**The task:**
Below are the records; count the lines in which "Contact" occurs and report only that number.

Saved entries
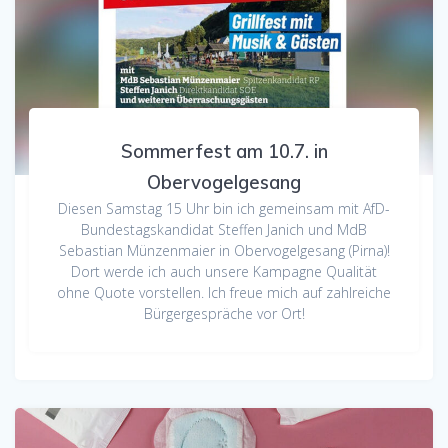
Sommerfest am 10.7. in
Obervogelgesang
Diesen Samstag 15 Uhr bin ich gemeinsam mit AfD-
Bundestagskandidat Steffen Janich und MdB
Sebastian Münzenmaier in Obervogelgesang (Pirna)!
Dort werde ich auch unsere Kampagne Qualität
ohne Quote vorstellen. Ich freue mich auf zahlreiche
Bürgergespräche vor Ort!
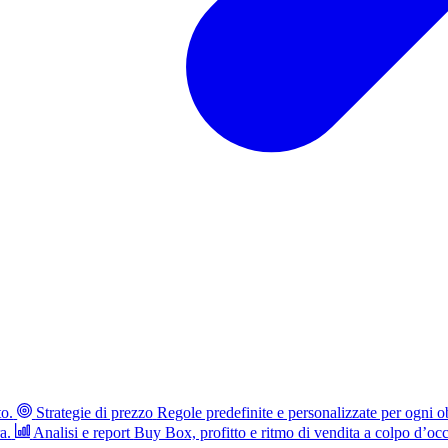
to.
Strategie di prezzo
Regole predefinite e personalizzate per ogni ob
a.
Analisi e report
Buy Box, profitto e ritmo di vendita a colpo d’occ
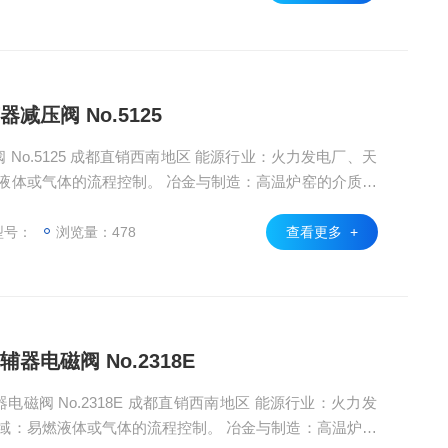
减压阀 No.5125
能源行业：火力发电厂、天
液体或气体的流程控制。 冶金与制造：高温炉窑的介质调
需防爆认证的场所
型号：
浏览量：478
查看更多 +
器电磁阀 No.2318E
 成都直销西南地区 能源行业：火力发
域：易燃液体或气体的流程控制。 冶金与制造：高温炉窑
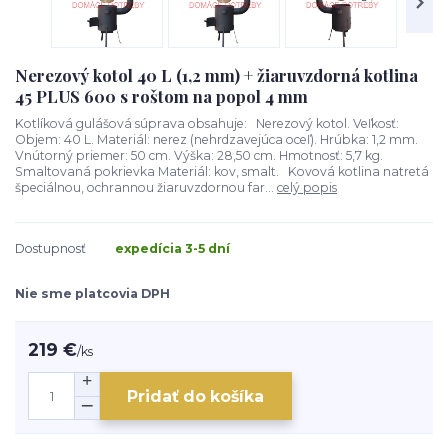
Nerezový kotol 40 L (1,2 mm) + žiaruvzdorná kotlina
45 PLUS 600 s roštom na popol 4 mm
Kotlíková gulášová súprava obsahuje: Nerezový kotol. Veľkosť:
Objem: 40 L. Materiál: nerez (nehrdzavejúca oceľ). Hrúbka: 1,2 mm.
Vnútorný priemer: 50 cm. Výška: 28,50 cm. Hmotnosť: 5,7 kg.
Smaltovaná pokrievka Materiál: kov, smalt. Kovová kotlina natretá
špeciálnou, ochrannou žiaruvzdornou far...
celý popis
Dostupnosť
expedícia 3-5 dní
Nie sme platcovia DPH
219 €
/
ks
Pridať do košíka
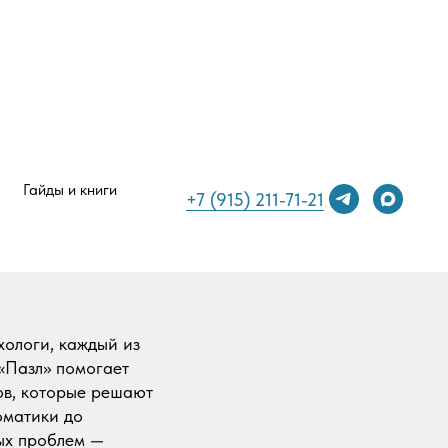
Гайды и книги
+7 (915) 211-71-21
ологи, каждый из
 «Пазл» помогает
ов, которые решают
оматики до
вых проблем —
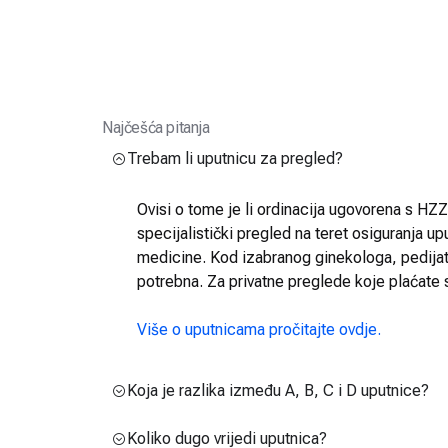
Najčešća pitanja
Trebam li uputnicu za pregled?
Ovisi o tome je li ordinacija ugovorena s HZZO
specijalistički pregled na teret osiguranja up
medicine. Kod izabranog ginekologa, pedijatra
potrebna. Za privatne preglede koje plaćate 
Više o uputnicama pročitajte ovdje.
Koja je razlika između A, B, C i D uputnice?
Koliko dugo vrijedi uputnica?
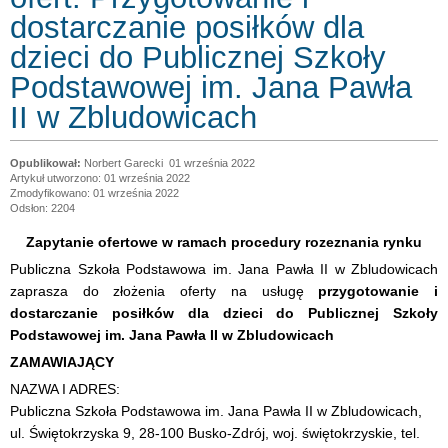
dostarczanie posiłków dla
dzieci do Publicznej Szkoły
Podstawowej im. Jana Pawła
II w Zbludowicach
Norbert Garecki
01 września 2022
Artykuł utworzono: 01 września 2022
Zmodyfikowano: 01 września 2022
Odsłon: 2204
Zapytanie ofertowe w ramach procedury rozeznania rynku
Publiczna Szkoła Podstawowa im. Jana Pawła II w Zbludowicach
zaprasza do złożenia oferty na usługę
przygotowanie i
dostarczanie posiłków dla dzieci do Publicznej Szkoły
Podstawowej im. Jana Pawła II w Zbludowicach
ZAMAWIAJĄCY
NAZWA I ADRES:
Publiczna Szkoła Podstawowa im. Jana Pawła II w Zbludowicach,
ul. Świętokrzyska 9, 28-100 Busko-Zdrój, woj. świętokrzyskie, tel.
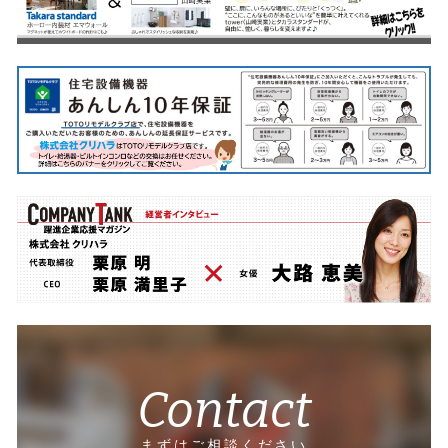
Contact
まずはご相談ください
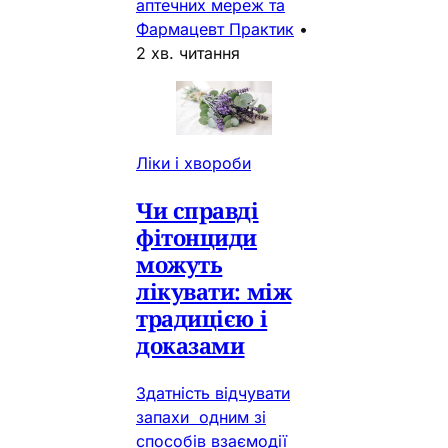
аптечних мереж та
Фармацевт Практик
•
2 хв. читання
Ліки і хвороби
Чи справді
фітонциди
можуть
лікувати: між
традицією і
доказами
Здатність відчувати
запахи одним зі
способів взаємодії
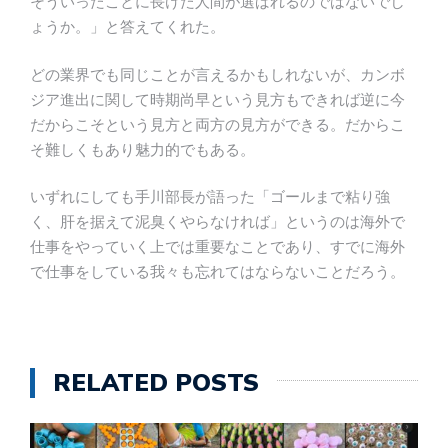
そういったことに長けた人間が選ばれるのではないでし
ょうか。」と答えてくれた。
どの業界でも同じことが言えるかもしれないが、カンボ
ジア進出に関して時期尚早という見方もできれば逆に今
だからこそという見方と両方の見方ができる。だからこ
そ難しくもあり魅力的でもある。
いずれにしても手川部長が語った「ゴールまで粘り強
く、肝を据えて泥臭くやらなければ」というのは海外で
仕事をやっていく上では重要なことであり、すでに海外
で仕事をしている我々も忘れてはならないことだろう。
RELATED POSTS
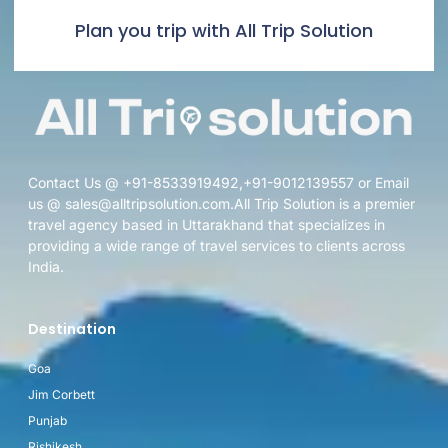
Plan you trip with All Trip Solution
Contact Us @ +91-8533919492,+91-9012139557 or Email
us @ sales@alltripsolution.com.All Trip Solution is a premier
travel agency based in Uttarakhand that specializes in
providing a wide range of travel services to clients across
India.
Destination
Goa
Jim Corbett
Punjab
Rishikesh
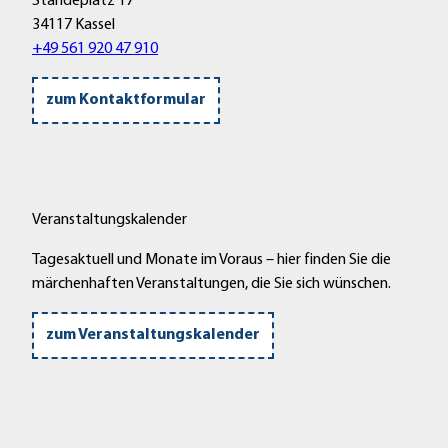
Ständeplatz 17
A
34117 Kassel
l
+49 561 920 47 910
l
e
zum Kontaktformular
r
)
'
ö
f
Veranstaltungskalender
f
n
Tagesaktuell und Monate im Voraus – hier finden Sie die
e
märchenhaften Veranstaltungen, die Sie sich wünschen.
n
zum Veranstaltungskalender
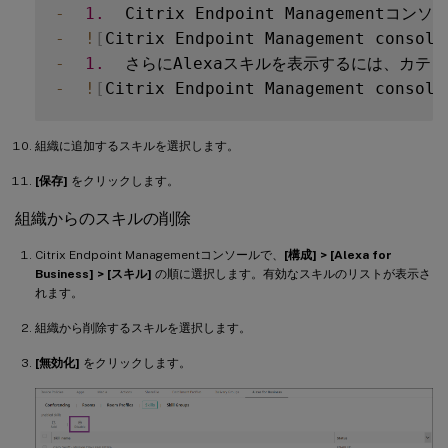
-
1.
  Citrix Endpoint Managementコン
-
!
[
Citrix Endpoint Management console
-
1.
  さらにAlexaスキルを表示するには、カテ
-
!
[
Citrix Endpoint Management console
組織に追加するスキルを選択します。
[保存]
をクリックします。
組織からのスキルの削除
Citrix Endpoint Managementコンソールで、
[構成] > [Alexa for
Business] > [スキル]
の順に選択します。有効なスキルのリストが表示さ
れます。
組織から削除するスキルを選択します。
[無効化]
をクリックします。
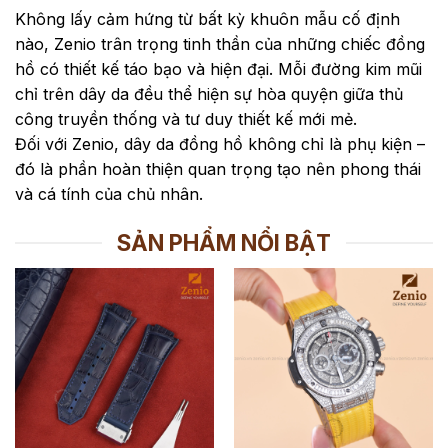
Không lấy cảm hứng từ bất kỳ khuôn mẫu cố định
nào, Zenio trân trọng tinh thần của những chiếc đồng
hồ có thiết kế táo bạo và hiện đại. Mỗi đường kim mũi
chỉ trên dây da đều thể hiện sự hòa quyện giữa thủ
công truyền thống và tư duy thiết kế mới mẻ.
Đối với Zenio, dây da đồng hồ không chỉ là phụ kiện –
đó là phần hoàn thiện quan trọng tạo nên phong thái
và cá tính của chủ nhân.
SẢN PHẨM NỔI BẬT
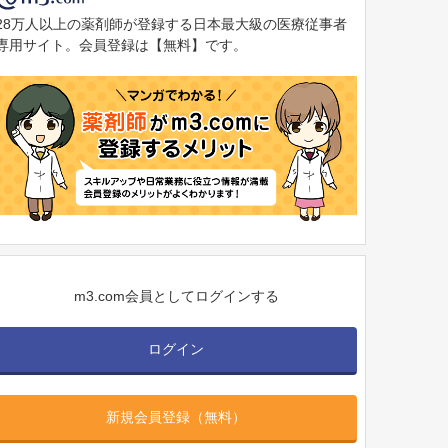
28万人以上の薬剤師が登録する日本最大級の医療従事者
専用サイト。会員登録は【無料】です。
m3.com会員としてログインする
ログイン
新規会員登録（無料）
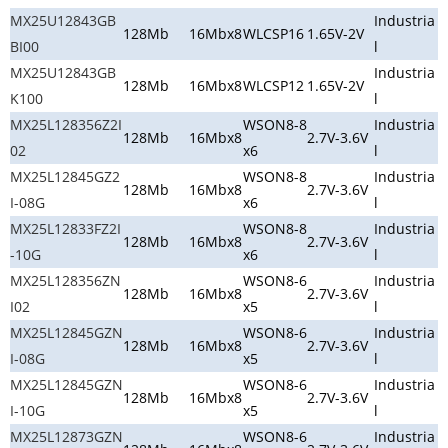
MX25U12843GB
Industria
128Mb
16Mbx8
WLCSP16
1.65V-2V
BI00
l
MX25U12843GB
Industria
128Mb
16Mbx8
WLCSP12
1.65V-2V
K100
l
MX25L128356Z2I
WSON8-8
Industria
128Mb
16Mbx8
2.7V-3.6V
02
x6
l
MX25L12845GZ2
WSON8-8
Industria
128Mb
16Mbx8
2.7V-3.6V
I-08G
x6
l
MX25L12833FZ2I
WSON8-8
Industria
128Mb
16Mbx8
2.7V-3.6V
-10G
x6
l
MX25L128356ZN
WSON8-6
Industria
128Mb
16Mbx8
2.7V-3.6V
I02
x5
l
MX25L12845GZN
WSON8-6
Industria
128Mb
16Mbx8
2.7V-3.6V
I-08G
x5
l
MX25L12845GZN
WSON8-6
Industria
128Mb
16Mbx8
2.7V-3.6V
I-10G
x5
l
MX25L12873GZN
WSON8-6
Industria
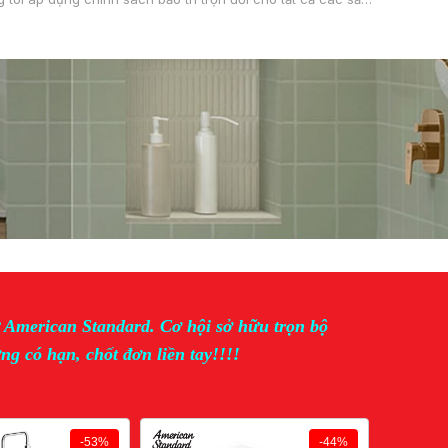
phẩm dịch vụ cung cấp.
ừ American Standard. Cơ hội sở hữu trọn bộ
ng có hạn, chốt đơn liền tay!!!!
-53%
-44%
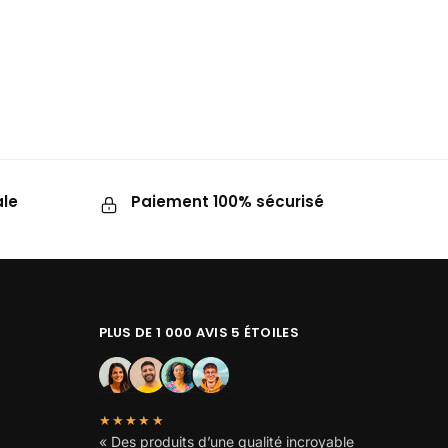
ale
Paiement 100% sécurisé
PLUS DE 1 000 AVIS 5 ÉTOILES
★★★★★
« Des produits d’une qualité incroyable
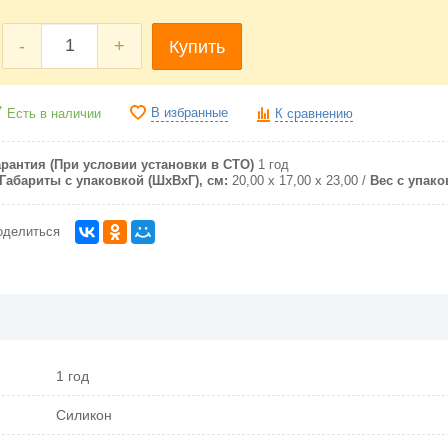
-
+
Купить
В избранные
Есть в наличии
К сравнению
арантия (При условии установки в СТО)
1 год
Габариты с упаковкой (ШxВxГ), см:
20,00 х 17,00 х 23,00
Вес с упаков
оделиться
1 год
Силикон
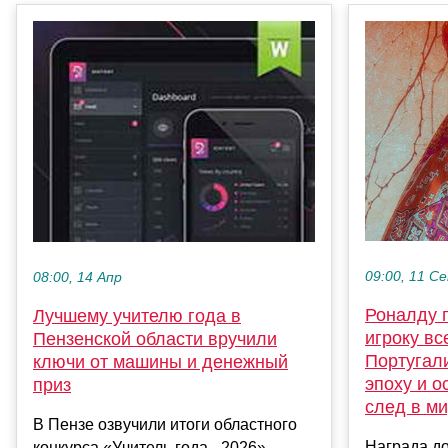
09:00, 11 С
08:00, 14 Апр
Роналду 
Лучшему учителю года в
игроку вс
Пензенской области вручили
Португал
ключи от машины и денежный
эпоху и 
приз
след в м
В Пензе озвучили итоги областного
Награда д
конкурса «Учитель года - 2026».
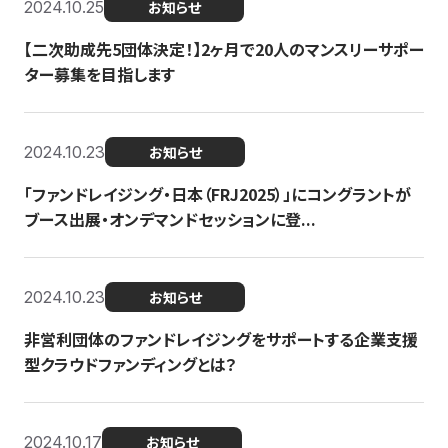
2024.10.25
お知らせ
【二次助成先5団体決定！】2ヶ月で20人のマンスリーサポー
ター募集を目指します
2024.10.23
お知らせ
「ファンドレイジング・日本（FRJ2025）」にコングラントが
ブース出展・オンデマンドセッションに登...
2024.10.23
お知らせ
非営利団体のファンドレイジングをサポートする企業支援
型クラウドファンディングとは？
2024.10.17
お知らせ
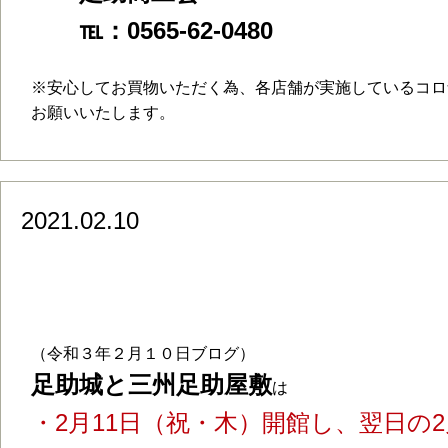
℡：0565-62-0480
※安心してお買物いただく為、各店舗が実施しているコロ
お願いいたします。
2021.02.10
令和3年2月11日(木祝)は、足助城と三
す。
（令和３年２月１０日ブログ）
足助城と三州足助屋敷
は
・2月11日（祝・木）開館し、翌日の2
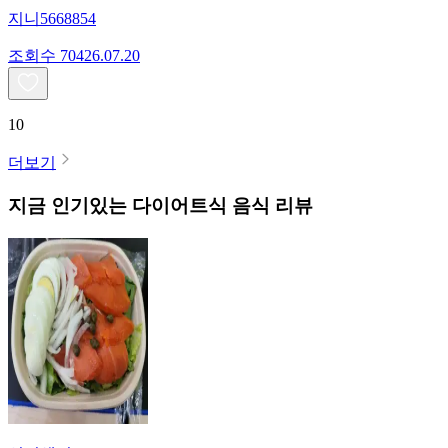
지니5668854
조회수
704
26.07.20
10
더보기
지금 인기있는
다이어트식
음식 리뷰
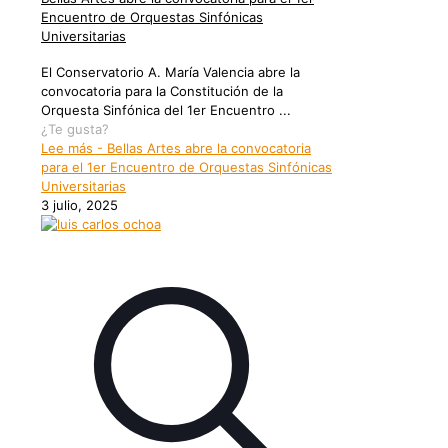
Encuentro de Orquestas Sinfónicas
Universitarias
El Conservatorio A. María Valencia abre la
convocatoria para la Constitución de la
Orquesta Sinfónica del 1er Encuentro ...
¿Te gusta?
Lee más
- Bellas Artes abre la convocatoria
para el 1er Encuentro de Orquestas Sinfónicas
Universitarias
3 julio, 2025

**Solution to this task:**
2